Running Telegraf on a RaspberryPi driven Kubernetes cluster
After I got my Kubernetes cluster up and running on my 4 Raspberry Pi’s, I was wondering how to get metrics like CPU, MEM, and disk consumption from those machines. Since I am already familiar with telegraf, I choose it.

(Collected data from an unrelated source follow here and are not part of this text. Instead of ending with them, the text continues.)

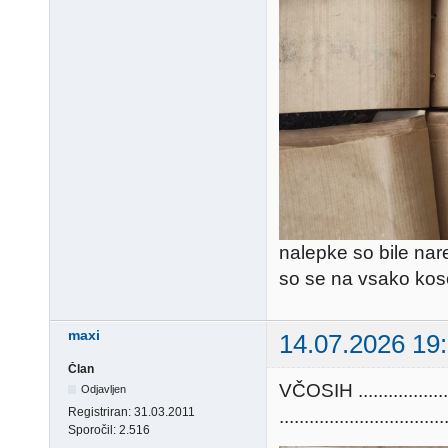
nalepke so bile nare
so se na vsako kos
maxi
14.07.2026 19
Član
VČOSIH ............
Odjavljen
Registriran:
31.03.2011
.................................
Sporočil:
2.516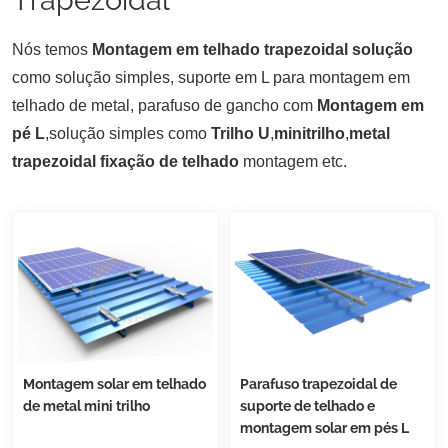
Nós temos
Montagem em telhado trapezoidal
solução
como solução simples, suporte em L para montagem em
telhado de metal, parafuso de gancho com
Montagem em
pé L
,solução simples como
Trilho U
,
minitrilho
,
metal
trapezoidal
fixação de telhado
montagem etc.
Montagem solar em telhado
Parafuso trapezoidal de
de metal mini trilho
suporte de telhado e
montagem solar em pés L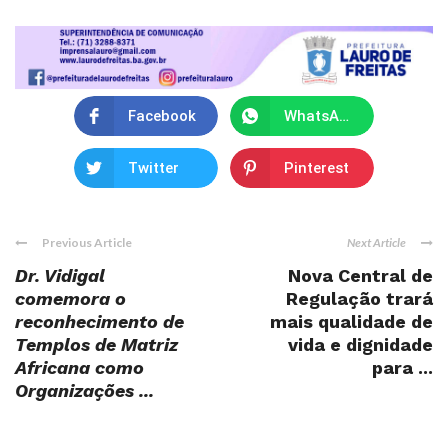
Facebook
WhatsApp
Twitter
Pinterest
Previous Article
Next Article
Dr. Vidigal
Nova Central de
comemora o
Regulação trará
reconhecimento de
mais qualidade de
Templos de Matriz
vida e dignidade
Africana como
para ...
Organizações ...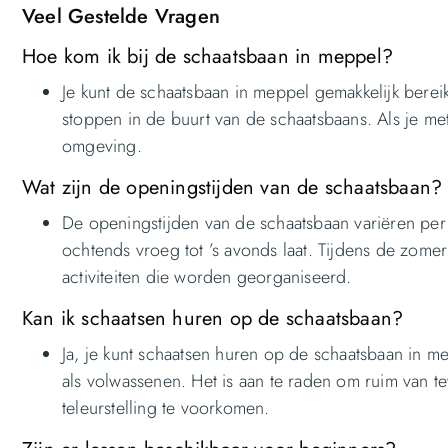
Veel Gestelde Vragen
Hoe kom ik bij de schaatsbaan in meppel?
Je kunt de schaatsbaan in meppel gemakkelijk bereik
stoppen in de buurt van de schaatsbaans. Als je me
omgeving.
Wat zijn de openingstijden van de schaatsbaan?
De openingstijden van de schaatsbaan variëren per
ochtends vroeg tot ’s avonds laat. Tijdens de zome
activiteiten die worden georganiseerd.
Kan ik schaatsen huren op de schaatsbaan?
Ja, je kunt schaatsen huren op de schaatsbaan in m
als volwassenen. Het is aan te raden om ruim van t
teleurstelling te voorkomen.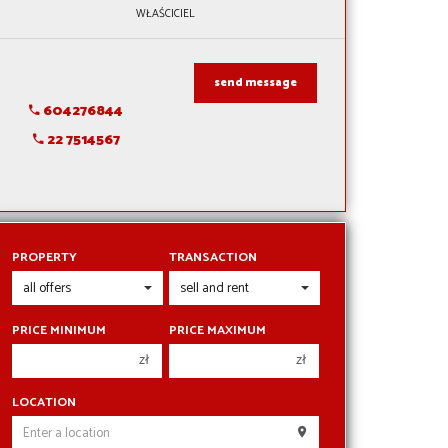
WŁAŚCICIEL
send message
604276844
22 7514567
PROPERTY
TRANSACTION
PRICE MINIMUM
PRICE MAXIMUM
zł
zł
150 000 zł
150 000 zł
LOCATION
200 000 zł
200 000 zł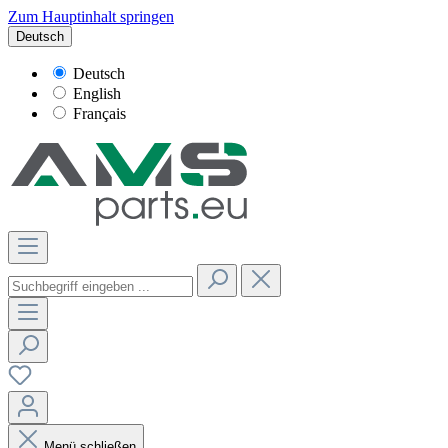
Zum Hauptinhalt springen
Deutsch
Deutsch
English
Français
Menü schließen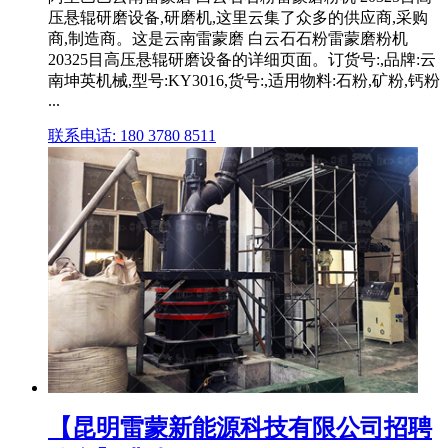
压悬辊研磨设备,研磨机,这里云集了众多的供应商,采购
商,制造商。这是云南雷蒙磨 白云石石粉雷蒙磨粉机
20325目高压悬辊研磨设备的详细页面。订货号:,品牌:云
南坤英机械,型号:KY3016,货号:,适用物料:石粉,矿粉,钙粉
...
联系电话: 180 3780 8511
【昆明雷蒙新能源科技有限公司招聘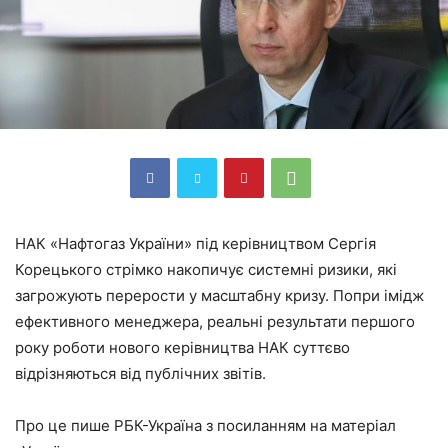
НАК «Нафтогаз України» під керівництвом Сергія
Корецького стрімко накопичує системні ризики, які
загрожують перерости у масштабну кризу. Попри імідж
ефективного менеджера, реальні результати першого
року роботи нового керівництва НАК суттєво
відрізняються від публічних звітів.
Про це пише РБК-Україна з посиланням на матеріал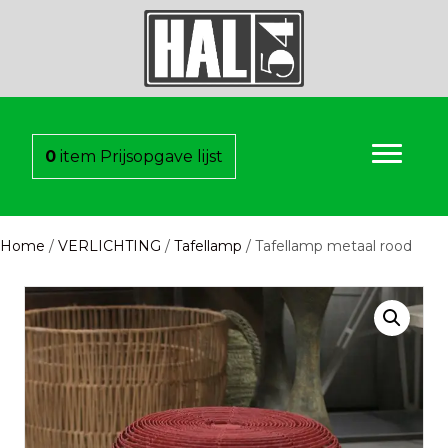
0
item
Prijsopgave lijst
Home
/
VERLICHTING
/
Tafellamp
/ Tafellamp metaal rood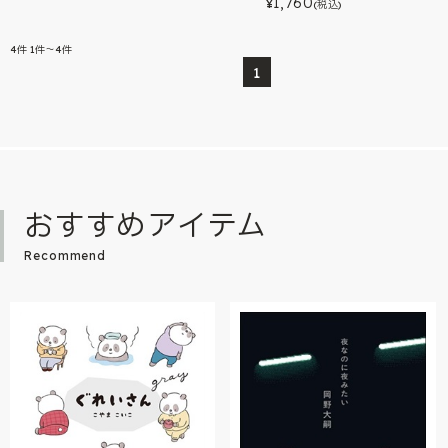
1,760
¥
(税込)
4
件
1件～4件
1
おすすめアイテム
Recommend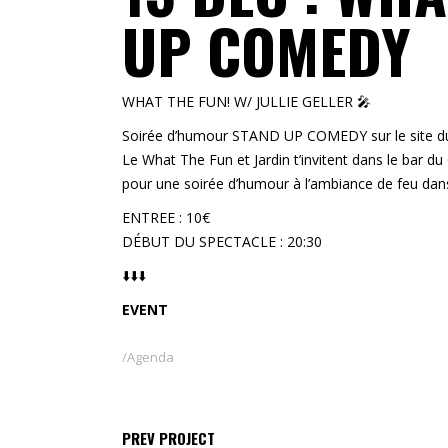
UP COMEDY
WHAT THE FUN! W/ JULLIE GELLER 🎤
Soirée d’humour STAND UP COMEDY sur le site du
Le What The Fun et Jardin t’invitent dans le bar du
pour une soirée d’humour à l’ambiance de feu dans 
ENTREE : 10€
DÉBUT DU SPECTACLE : 20:30
⬇️⬇️⬇️
EVENT
Agenda
PREV PROJECT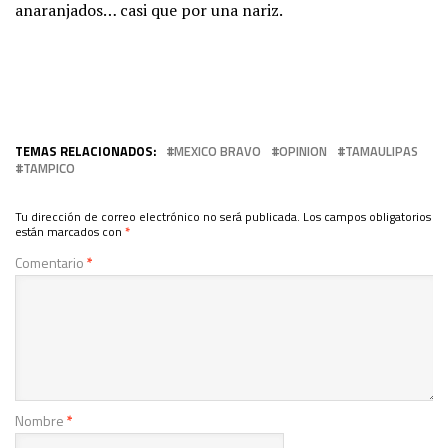
anaranjados… casi que por una nariz.
TEMAS RELACIONADOS:
MEXICO BRAVO
OPINION
TAMAULIPAS
TAMPICO
Tu dirección de correo electrónico no será publicada.
Los campos obligatorios
están marcados con
*
Comentario
*
Nombre
*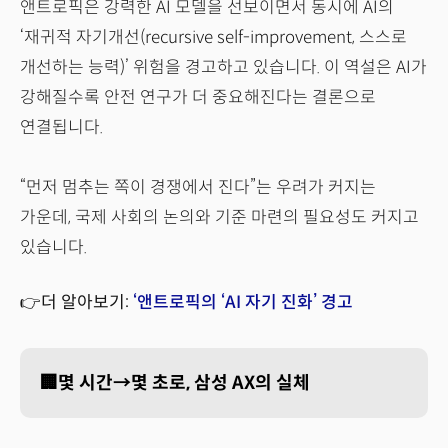
앤트로픽은 강력한 AI 모델을 선보이면서 동시에 AI의
‘재귀적 자기개선(recursive self-improvement, 스스로
개선하는 능력)’ 위험을 경고하고 있습니다. 이 역설은 AI가
강해질수록 안전 연구가 더 중요해진다는 결론으로
연결됩니다.
“먼저 멈추는 쪽이 경쟁에서 진다”는 우려가 커지는
가운데, 국제 사회의 논의와 기준 마련의 필요성도 커지고
있습니다.
👉더 알아보기:
‘앤트로픽의 ‘AI 자기 진화’ 경고
🏢몇 시간→몇 초로, 삼성 AX의 실체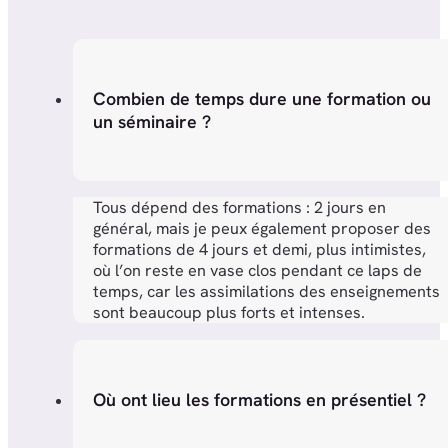
Combien de temps dure une formation ou
un séminaire ?
Tous dépend des formations : 2 jours en
général, mais je peux également proposer des
formations de 4 jours et demi, plus intimistes,
où l’on reste en vase clos pendant ce laps de
temps, car les assimilations des enseignements
sont beaucoup plus forts et intenses.
Où ont lieu les formations en présentiel ?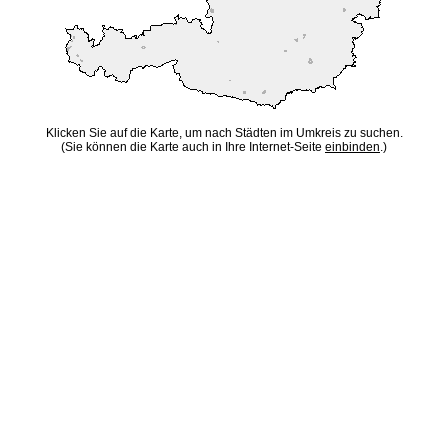
Klicken Sie auf die Karte, um nach Städten im Umkreis zu suchen.
(Sie können die Karte auch in Ihre Internet-Seite
einbinden
.)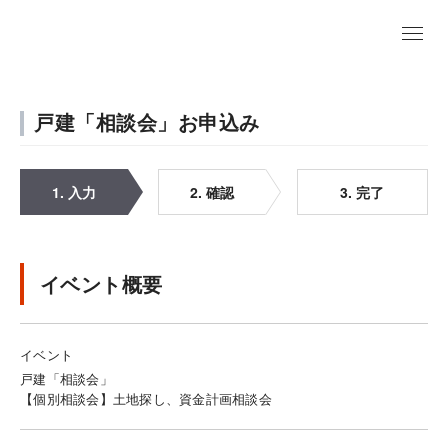
戸建「相談会」お申込み
1. 入力
2. 確認
3. 完了
イベント概要
イベント
戸建「相談会」
【個別相談会】土地探し、資金計画相談会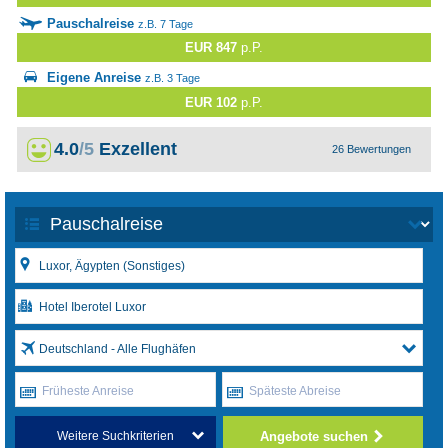
Pauschalreise
z.B. 7 Tage
EUR 847
p.P.
Eigene Anreise
z.B. 3 Tage
EUR 102
p.P.
4.0
/5
Exzellent
26 Bewertungen
Deutschland - Alle Flughäfen
Früheste Anreise
Späteste Abreise
Angebote suchen
Weitere Suchkriterien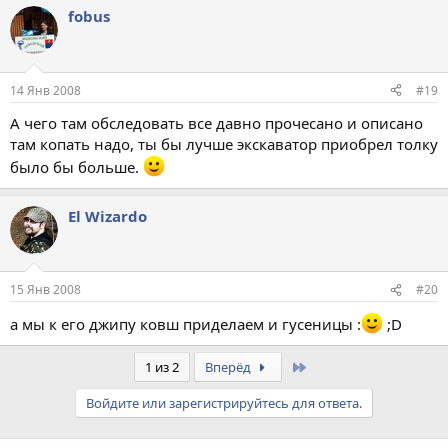
fobus
14 Янв 2008
#19
А чего там обследовать все давно прочесано и описано
там копать надо, ты бы лучше экскаватор приобрел толку
было бы больше.
El Wizardo
15 Янв 2008
#20
а мы к его джипу ковш приделаем и гусеницы :
;D
Last
1 из 2
Вперёд
Войдите или зарегистрируйтесь для ответа.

So the first task was to find a telgraf container built for arm: arm32v7/telegraf
It however turned out I also want to monitor the temperature of my PI’s - it’s easy to read the temperature:
/opt/vc/bin/vcgencmd measure_temp
However, the normal telegraf docker image does not contain the vcgencmd binary - so I had to create my own
FROM arm32v7/telegraf
ADD qemu-arm-static /usr/bin
ADD raspi.list /etc/apt/sources.list.d/raspi.list
RUN wget -qO - http://archive.raspberrypi.org/debian/raspberrypi.gpg.key | apt-key add -
# update and install the raspberry pi userland tools
RUN apt-get update && apt-get -y dist-upgrade && \
apt-get install -y libraspberrypi-bin && \
rm -rf /var/lib/apt/lists/*
You might wonder about the “ADD qemu-arm-static /usr/bin
” - I will dedicate a special post about how to build arm docker images on x86.
With the image build hub.docker.com/r/sebd/telegraf-rpi, I was able to configure the exec input plugin like this:
[[inputs.exec]]
commands = [ "/opt/vc/bin/vcgencmd measure_temp" ]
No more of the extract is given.